> _Work to complete_
One exact copy of the listing, minus the images, is the required answer.

> _Source data_
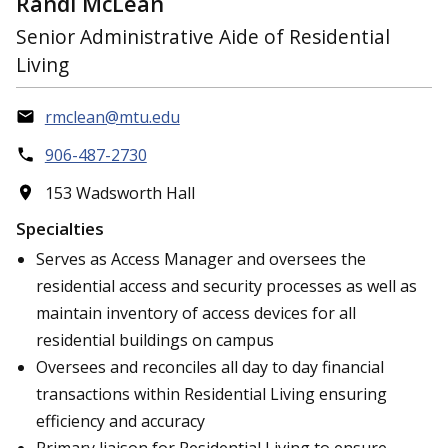
Randi McLean
Senior Administrative Aide of Residential
Living
rmclean@mtu.edu
906-487-2730
153 Wadsworth Hall
Specialties
Serves as Access Manager and oversees the
residential access and security processes as well as
maintain inventory of access devices for all
residential buildings on campus
Oversees and reconciles all day to day financial
transactions within Residential Living ensuring
efficiency and accuracy
Primary liaison for Residential Living to ensure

> _Answer to the problem_
Randi McLean
Senior Administrative Aide of Residential
Living
rmclean@mtu.edu
906-487-2730
153 Wadsworth Hall
Specialties
Serves as Access Manager and oversees the
residential access and security processes as well as
maintain inventory of access devices for all
residential buildings on campus
Oversees and reconciles all day to day financial
transactions within Residential Living ensuring
efficiency and accuracy
Primary liaison for Residential Living to ensure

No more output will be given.